Tja, und irgendwann wird es auch einen vierten geben. Aber das wird noch ein bisschen dauern, da ich den Zwergen und mir ein bisschen Zeit geben will.

_Martin_:
Beschreibe den Lesern, die noch nicht mit diesem Zyklus vertraut sind, doch bitte einmal kurz die drei Teile („Die Zwerge“, „Der Krieg der Zwerge“ und „Die Rache der Zwerge“).

_Markus_:
Grob zusammengefasst, ist der erste Teil Zwerge für Einsteiger. Für Leute, die die Zwerge aus dem „Herr der Ringe“ kennen – und hiermit meine ich in erster Linie die Filme. Sie wissen nicht sehr viel über dieses Volk, und daher nehme ich sie bei der Hand und führe sie mit der Hilfe von Tungdil in mein Zwergenreich. Tungdil ist ein Zwerg, der bei Menschen aufwuchs und nach und nach in die fünf Zwergenreiche des Geborgenen Landes hineinschnuppert. Man kriegt mit seinen Augen mit, wie die verschiedenen Zwerge sind und was er alles erlebt. Vom Anfängerzwerg wird er dabei zum Heldenzwerg.

Und mit diesem Heldenzwerg Tungdil gehen wir dann in den zweiten Band „Der Krieg der Zwerge“. Der erste Band war Zwerge für Einsteiger, der zweite Band ist Zwerge für Fortgeschrittene. Da wird beleuchtet, wie vielschichtig die Zwergenkultur ist, und wo auch die Reibungspunkte zwischen den verschiedenen Zwergenvölkern und Stämmen liegen.

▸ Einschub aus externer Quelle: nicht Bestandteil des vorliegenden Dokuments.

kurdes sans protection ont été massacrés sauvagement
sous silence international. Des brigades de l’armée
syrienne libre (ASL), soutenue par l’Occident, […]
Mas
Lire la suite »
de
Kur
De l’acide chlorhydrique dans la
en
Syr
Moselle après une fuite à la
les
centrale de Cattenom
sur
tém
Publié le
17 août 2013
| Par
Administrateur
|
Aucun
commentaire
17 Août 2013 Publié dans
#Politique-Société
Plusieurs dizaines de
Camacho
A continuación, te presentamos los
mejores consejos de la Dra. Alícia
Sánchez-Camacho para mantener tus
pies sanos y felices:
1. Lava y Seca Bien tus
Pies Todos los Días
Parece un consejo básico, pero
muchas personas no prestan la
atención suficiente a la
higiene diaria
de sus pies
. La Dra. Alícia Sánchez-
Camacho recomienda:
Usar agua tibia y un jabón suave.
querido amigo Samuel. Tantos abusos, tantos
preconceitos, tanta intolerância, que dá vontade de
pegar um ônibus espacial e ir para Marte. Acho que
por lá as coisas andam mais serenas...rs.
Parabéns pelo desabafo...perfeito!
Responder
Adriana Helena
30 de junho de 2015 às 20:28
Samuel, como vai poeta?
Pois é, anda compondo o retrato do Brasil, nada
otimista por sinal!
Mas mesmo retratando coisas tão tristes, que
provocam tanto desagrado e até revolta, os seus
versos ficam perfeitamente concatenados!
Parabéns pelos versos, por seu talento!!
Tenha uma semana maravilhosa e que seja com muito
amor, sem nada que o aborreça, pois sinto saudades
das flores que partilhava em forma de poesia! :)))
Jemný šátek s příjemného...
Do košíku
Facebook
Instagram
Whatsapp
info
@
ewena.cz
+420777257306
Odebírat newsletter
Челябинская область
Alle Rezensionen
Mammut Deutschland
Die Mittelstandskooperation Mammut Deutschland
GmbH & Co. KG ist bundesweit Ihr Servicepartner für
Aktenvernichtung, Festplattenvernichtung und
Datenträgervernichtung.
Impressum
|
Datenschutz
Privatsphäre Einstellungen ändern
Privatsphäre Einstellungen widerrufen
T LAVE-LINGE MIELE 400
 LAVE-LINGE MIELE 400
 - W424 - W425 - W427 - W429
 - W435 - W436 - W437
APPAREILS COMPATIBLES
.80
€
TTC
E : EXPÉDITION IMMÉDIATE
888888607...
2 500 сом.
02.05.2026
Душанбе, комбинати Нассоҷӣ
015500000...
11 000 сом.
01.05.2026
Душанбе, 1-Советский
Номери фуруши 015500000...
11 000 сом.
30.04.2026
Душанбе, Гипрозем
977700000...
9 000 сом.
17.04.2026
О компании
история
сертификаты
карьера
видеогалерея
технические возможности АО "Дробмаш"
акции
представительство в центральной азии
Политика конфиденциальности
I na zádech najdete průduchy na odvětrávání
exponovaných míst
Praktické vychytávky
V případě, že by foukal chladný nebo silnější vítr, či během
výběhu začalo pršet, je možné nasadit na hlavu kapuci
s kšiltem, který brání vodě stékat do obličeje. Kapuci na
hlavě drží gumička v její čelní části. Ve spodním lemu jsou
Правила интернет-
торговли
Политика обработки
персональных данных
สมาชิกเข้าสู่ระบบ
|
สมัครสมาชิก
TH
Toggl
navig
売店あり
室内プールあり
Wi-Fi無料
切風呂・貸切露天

Im dritten Band öffnen wir dann die Tür für ganz neue Zwerge und ganz neue Herausforderungen, indem wir einen Schritt über die Landesgrenzen hinaus gehen, und einen Blick in das „Jenseitige Land“ werfen, das eben außerhalb des „Geborgenen Landes“ liegt. Dort treffen wir völlig andere Zwerge, die wenig mit denen gemeinsam haben, die im Geborgenen Land leben. Das reicht vom Aussehen bis zur Kultur.

_Martin_:
Im dritten Teil bist du auch ein Risiko eingegangen, indem du Magie und Technik verbunden hast. Was hast du dir von diesem Schritt erwartet?

_Markus_:
Mir war von Anfang an klar, dass der klassische Fantasyleser das kritisch sehen wird. Viele dieser Leute möchten ausschließlich das ihnen Bekannte. Das ist nicht schlimm, vergleichbar mit einem eingefahrenen Musikgeschmack. Jeder hat seine Vorlieben, und das akzeptiere ich.

Fantasy lebt aber auch davon, dass man immer wieder neue Sachen erfindet und kombiniert, sonst wäre es für mich auch als Autor sehr langweilig, immer das Gleiche zu schreiben.

Deswegen kombiniere ich Dinge, die es bisher so – auf jeden Fall in meinen Romanen – nicht gab und biete dem Leser völlig neue Betrachtungsweisen.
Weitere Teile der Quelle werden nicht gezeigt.